Activity: The line containing "Onze thema's" and every line after it to the end of the records: set those down exactly, without any pictures.
──────── Given data ────────
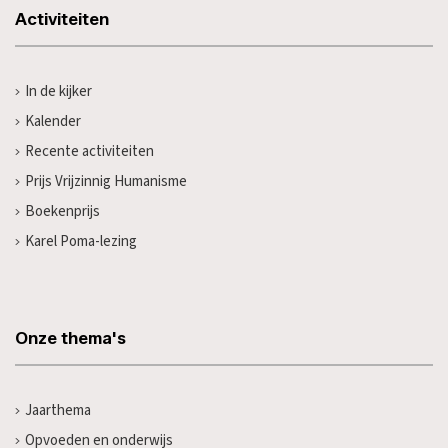
Activiteiten
In de kijker
Kalender
Recente activiteiten
Prijs Vrijzinnig Humanisme
Boekenprijs
Karel Poma-lezing
Onze thema's
Jaarthema
Opvoeden en onderwijs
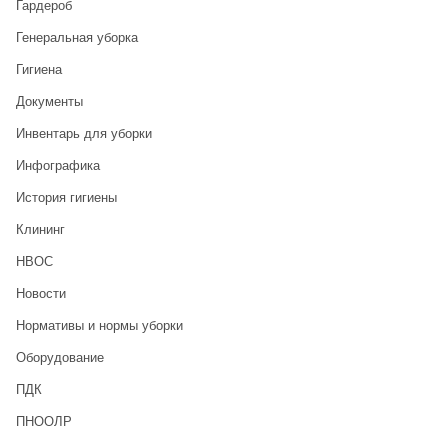
Гардероб
Генеральная уборка
Гигиена
Документы
Инвентарь для уборки
Инфографика
История гигиены
Клининг
НВОС
Новости
Нормативы и нормы уборки
Оборудование
ПДК
ПНООЛР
────────
Exercise answer:
Onze thema's
Jaarthema
Opvoeden en onderwijs
Гардероб
Генеральная уборка
Гигиена
Документы
Инвентарь для уборки
Инфографика
История гигиены
Клининг
НВОС
Новости
Нормативы и нормы уборки
Оборудование
ПДК
ПНООЛР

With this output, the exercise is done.